![Re [Life] : Incarnation](https://asset.asean.biz.id/re--life----incarnation.webp)
"Tidak ada pilihan lain!"
Ucapnya di atas singgasananya. Dia Telah marah karena prajurit terkuatnya, orc lord telah mati.
"Apakah anda memiliki rencana tuan?"
Ucap sang penasihat di samping singgasananya.
"Sudah aku duga ini akan terjadi."
Dia tiba-tiba menyeringai dan membuat sang penasihat sedikit mundur.
"A-ad-ada apa, tuanku?"
Dia menjadi sedikit menjaga jaraknya. Kemudian dari atas singgasananya dia berdiri dan mengambil pedangnya.
"Tuanku?"
Sang penasihat terus mengucapkannya sambil mengeluarkan keringat dingin. Sambil membawa pedang dia mendekat ke arah penasihat.
"Tu-tunggu, Anda pasti bercanda, bukan!?"
Penasihat itu mundur hingga dia tidak dapat mundur karena sebuah kayu menghalanginya.
"Sangat bagus untuk tidak lari."
Ucapnya yang kemudian membuka sarung pedangnya.
"Tu-tungg—"
*Slurb...
Pedang menusuk melalui perut sang penasihat. Ujung pedangnya yang menembus perut menjadi berwarna sedikit kemerahan. Darah mengalir melalui bilah pedang yang melewati perut penasihat.
Kemudian dia menarik pedangnya dengan perlahan. Sang penasihat sedikit demi sedikit menahan rasa sakit itu. Dia kemudian terjatuh dengan lutut sebagai tumpuan. Pandangannya menunduk melihat kebawah. Darah pada perutnya terus mengalir deras.
"Sudah berakhir—"
Dia kemudian terjatuh lemas dengan banyak darah yang masih mengalir.
"Tcih, pada akhirnya mereka tidak berguna."
Sambil mendengus kesal dia mengucapkannya. Pada saat itu juga dia membantai seluruh makhluk iblis di markasnya tanpa menyisakan seorang pun.
"Akan aku hadapi mereka sendirian."
Sambil terkekeh senang dia menghentakkan pedangnya kembali untuk menghilangkan noda darah pada pedangnya.
.
.
.
.
Aku membuka mataku. Terasa seperti berada di paha yang aku kenal. Punggungku sedikit panas tetapi kepalaku tidak menyentuh tanah. Masih terlihat langit berwarna biru dengan sebuah tubuh yang menghalangi datangnya sinar. Rambut birunya terurai, pandangannya menatap kepadaku.
Seketika pandangan kami berdua bertemu. Dia kemudian mengelus pipiku dengan lembut. Dia membuka mulutnya.
"Apa yang kamu lakukan hingga membuat tubuhmu sendiri tidak bisa digerakkan?"
Ucapnya yang lalu bergantian mengelus rambutku dengan tenang.

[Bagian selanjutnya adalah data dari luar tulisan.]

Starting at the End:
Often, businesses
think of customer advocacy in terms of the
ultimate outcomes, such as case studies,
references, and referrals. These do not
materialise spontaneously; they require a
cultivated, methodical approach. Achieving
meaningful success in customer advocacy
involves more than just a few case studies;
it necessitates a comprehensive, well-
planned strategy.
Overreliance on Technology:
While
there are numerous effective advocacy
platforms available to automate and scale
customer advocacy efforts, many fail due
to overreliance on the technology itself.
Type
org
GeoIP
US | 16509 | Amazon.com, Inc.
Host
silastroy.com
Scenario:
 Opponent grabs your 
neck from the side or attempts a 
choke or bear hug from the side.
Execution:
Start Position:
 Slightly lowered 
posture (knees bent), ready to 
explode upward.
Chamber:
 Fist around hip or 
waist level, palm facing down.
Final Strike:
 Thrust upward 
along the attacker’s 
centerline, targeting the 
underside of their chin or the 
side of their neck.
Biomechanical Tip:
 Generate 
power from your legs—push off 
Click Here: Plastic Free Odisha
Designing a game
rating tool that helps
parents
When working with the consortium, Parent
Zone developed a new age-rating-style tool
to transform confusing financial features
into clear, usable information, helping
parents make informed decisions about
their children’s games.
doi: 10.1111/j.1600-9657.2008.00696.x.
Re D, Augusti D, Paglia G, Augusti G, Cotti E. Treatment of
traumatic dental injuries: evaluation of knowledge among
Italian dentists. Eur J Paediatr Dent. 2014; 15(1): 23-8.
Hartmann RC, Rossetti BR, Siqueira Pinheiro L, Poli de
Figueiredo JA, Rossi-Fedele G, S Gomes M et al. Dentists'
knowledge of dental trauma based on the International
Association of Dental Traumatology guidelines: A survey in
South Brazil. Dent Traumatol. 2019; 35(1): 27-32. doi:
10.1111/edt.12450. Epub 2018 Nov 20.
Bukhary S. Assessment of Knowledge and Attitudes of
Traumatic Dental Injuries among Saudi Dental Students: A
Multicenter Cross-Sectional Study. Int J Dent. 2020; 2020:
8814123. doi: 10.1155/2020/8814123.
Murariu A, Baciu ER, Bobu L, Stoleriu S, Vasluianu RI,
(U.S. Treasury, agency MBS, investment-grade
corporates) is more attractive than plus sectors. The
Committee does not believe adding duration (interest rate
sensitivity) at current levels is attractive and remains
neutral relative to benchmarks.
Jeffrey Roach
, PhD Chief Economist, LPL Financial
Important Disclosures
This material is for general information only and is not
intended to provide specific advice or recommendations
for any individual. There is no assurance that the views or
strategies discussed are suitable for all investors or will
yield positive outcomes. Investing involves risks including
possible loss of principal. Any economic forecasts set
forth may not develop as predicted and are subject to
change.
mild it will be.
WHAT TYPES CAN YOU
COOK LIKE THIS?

"Kamu yang bilang sendiri bukan? Jangan bertindak gegabah."
Lanjutnya yang kemudian menundukkan kepalanya hingga wajahnya terlihat jelas, dan kemudian kembali menegakkan kepalanya.
"Mou, jangan membuatku cemas dengan hanya diam dong, jawab pertanyaan ku."
"I-i-imut..?"
Aku kemudian mengedipkan mataku 2 kali.
"Jangan menjawabnya seolah kamu tidak dengar dong.. Mou..."
"Ah... Maafkan aku..."
Aku kemudian segera bangun dari pangkuan Zena dan duduk. Sambil melihat suasana sekitar aku kemudian bertanya.
"Berapa lama aku tertidur?"
"Hm? Mungkin sekitar 1 menit? Aku tidak tahu tepatnya."
Dia kemudian berdiri sambil membersihkan pakaiannya dari debu.
__ADS_1
"Lalu, apa yang terjadi setelah itu?"
Lanjutku kemudian berdiri.
"Para prajurit bersorak, Nina bangun dari pingsannya dan terkejut, dia kemudian diseret oleh Yu bersama Sera kembali bersama prajurit."
"... Kalau begitu ayo kita kembali."
ucapku yang kemudian menyarungkan kedua pedang ku yang tergeletak karena terjatuh saat aku pingsan.
.
.
.
.
Ini Yuni, dulu aku adalah seorang ibu rumah tangga, tetapi sekarang aku menjadi pengasuh anak?
...****************...
Saat ini aku dan Meli sedang bersembunyi dari orang menakutkan yang datang entah darimana asalnya. Para prajurit bahkan belum kembali. Orang itu telah mengamuk hingga beberapa orang terbunuh. Dia terkikik senang saat melakukan kegiatannya.
"Ahaha!! Sangat menyenangkan!! Bunuh! Bunuh! Bunuh!"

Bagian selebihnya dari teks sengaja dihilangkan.